Property & Casualty

Group Captive Programs

Scott has industry-leading knowledge and experience with group captive insurance programs.

We created a leading position in captive insurance in 2001, when we started a client-owned captive. Since then, it has returned more than $22.3 million to its members.

For companies that share our passion in seizing risk for reward, captives are an exciting opportunity. As a group captive owner, you essentially create your own insurance company. By joining a group of like-minded businesses, you gain ownership and control of all aspects and costs of your insurance programs.

Our captive solutions range from single parent to heterogeneous and homogeneous group captives to 831(b) captives. We have partnership affiliations with captives in Bermuda, Grand Cayman and Vermont.

The captive idea was exactly what we were looking for since we value control and personal responsibility in everything we do. Being an owner of our own insurance company allows us to share our ideas and experiences while learning from the other companies we have partnered with. We’ve emerged as a better company and enjoy the financial benefits of this one-of-a-kind approach to risk management.—in the words of a large North Carolina hospitality corporation captive owner

How Do Group Captives Work?

Scott Insurance specializes in group captives, which are formed by multiple businesses joining together to form their own insurance company. These types of captive programs are highly collaborative, where business owners are able to learn from each other’s mistakes and can share best practices among the group. Members of the group captive contribute their own capital and investments are shared with its members.

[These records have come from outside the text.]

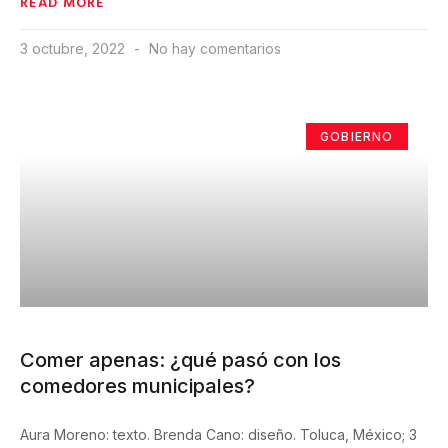
READ MORE
3 octubre, 2022
No hay comentarios
GOBIERNO
Comer apenas: ¿qué pasó con los
comedores municipales?
Aura Moreno: texto. Brenda Cano: diseño. Toluca, México; 3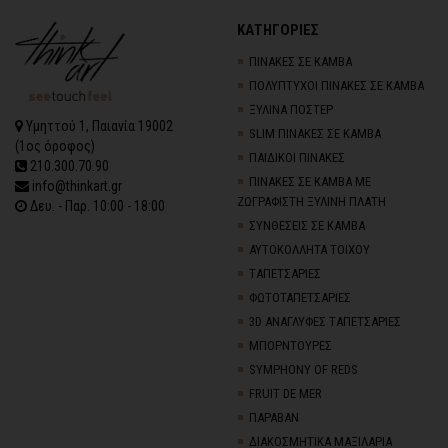
ΚΑΤΗΓΟΡΙΕΣ
ΠΙΝΑΚΕΣ ΣΕ ΚΑΜΒΑ
ΠΟΛΥΠΤΥΧΟΙ ΠΙΝΑΚΕΣ ΣΕ ΚΑΜΒΑ
ΞΥΛΙΝΑ ΠΟΣΤΕΡ
Υμηττού 1, Παιανία 19002
SLIM ΠΙΝΑΚΕΣ ΣΕ ΚΑΜΒΑ
(1ος όροφος)
ΠΑΙΔΙΚΟΙ ΠΙΝΑΚΕΣ
210.300.70.90
ΠΙΝΑΚΕΣ ΣΕ ΚΑΜΒΑ ΜΕ
info@thinkart.gr
ΖΩΓΡΑΦΙΣΤΗ ΞΥΛΙΝΗ ΠΛΑΤΗ
Δευ. - Παρ. 10:00 - 18:00
ΣΥΝΘΕΣΕΙΣ ΣΕ ΚΑΜΒΑ
ΑΥΤΟΚΟΛΛΗΤΑ ΤΟΙΧΟΥ
TΑΠΕΤΣΑΡΙΕΣ
ΦΩΤΟΤΑΠΕΤΣΑΡΙΕΣ
3D AΝΑΓΛΥΦΕΣ TΑΠΕΤΣΑΡΙΕΣ
ΜΠΟΡΝΤΟΥΡΕΣ
SYMPHONY OF REDS
FRUIT DE MER
ΠΑΡΑΒΑΝ
ΔΙΑΚΟΣΜΗΤΙΚΑ ΜΑΞΙΛΑΡΙΑ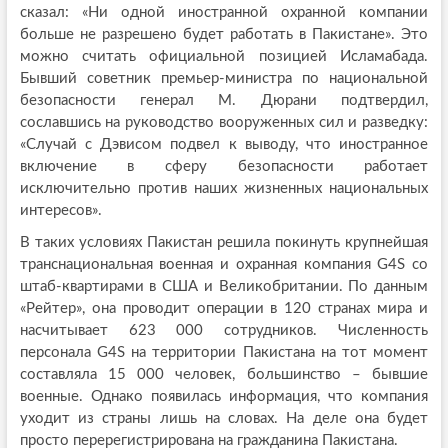
сказал: «Ни одной иностранной охранной компании
больше не разрешено будет работать в Пакистане». Это
можно считать официальной позицией Исламабада.
Бывший советник премьер-министра по национальной
безопасности генерал М. Дюрани подтвердил,
сославшись на руководство вооруженных сил и разведку:
«Случай с Дэвисом подвел к выводу, что иностранное
включение в сферу безопасности работает
исключительно против наших жизненных национальных
интересов».
В таких условиях Пакистан решила покинуть крупнейшая
транснациональная военная и охранная компания G4S со
штаб-квартирами в США и Великобритании. По данным
«Рейтер», она проводит операции в 120 странах мира и
насчитывает 623 000 сотрудников. Численность
персонала G4S на территории Пакистана на тот момент
составляла 15 000 человек, большинство – бывшие
военные. Однако появилась информация, что компания
уходит из страны лишь на словах. На деле она будет
просто перерегистрирована на гражданина Пакистана.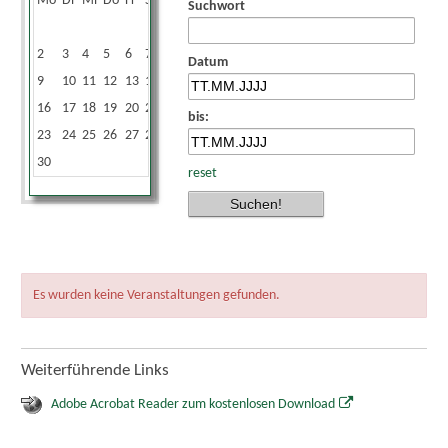
Mo
Di
Mi
Do
Fr
Sa
So
Suchwort
1
2
3
4
5
6
7
8
Datum
9
10
11
12
13
14
15
16
17
18
19
20
21
22
bis:
23
24
25
26
27
28
29
30
reset
Es wurden keine Veranstaltungen gefunden.
Weiterführende Links
Adobe Acrobat Reader zum kostenlosen Download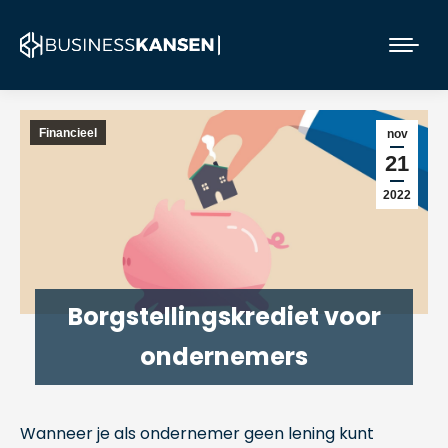
Financieel
nov
21
2022
Borgstellingskrediet voor
ondernemers
Wanneer je als ondernemer geen lening kunt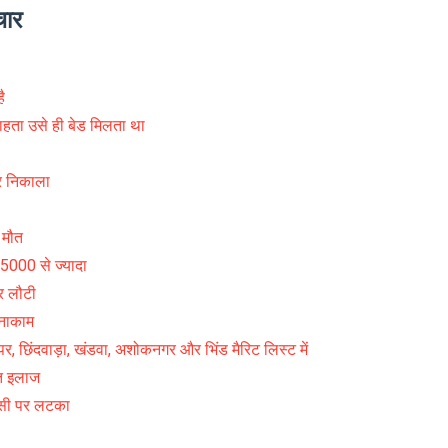
चार
ै
ाहता उसे ही बेड मिलता था
र निकाला
 मौत
5000 से ज्यादा
र लौटी
नाकाम
, छिंदवाड़ा, खंडवा, अशोकनगर और भिंड मैरिट लिस्ट में
्त इलाज
ांसी पर लटका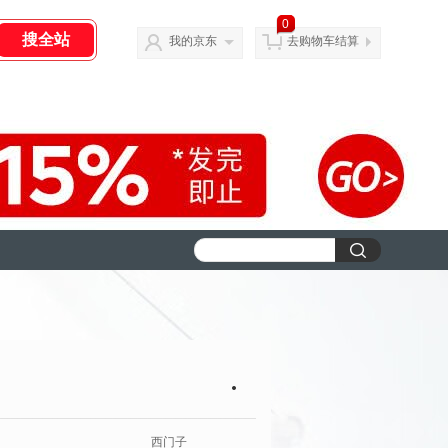
0
我的京东
去购物车结算
西门子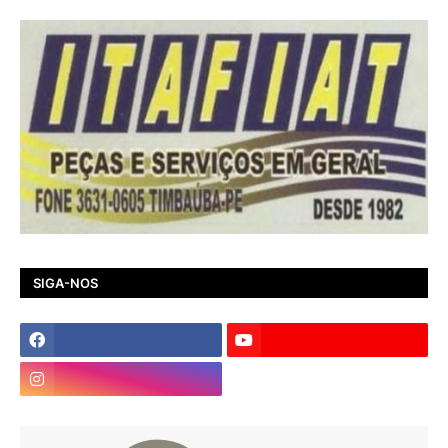
SIGA-NOS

Since members can own part of the insurance company and can gain back unused loss funds plus income from investments, members are highly incentivized to improve risk management and reduce costs. With this high level of accountability, companies that engage in group captives see risk and employee benefits as just as important as any other key element of their businesses.

Group captives can be “homogenous” or “heterogeneous.” Members of a homogenous group captive must be from the same industry group. This type of group captive presents many benefits in exchange of knowledge, buying power, and efficiencies realized from similarities in operations. In a heterogeneous group captive, members are from entirely different industries but are insured under the same program. This presents a different set of benefits resulting from risk pooling since it doesn’t rely on the performance of one industry group alone.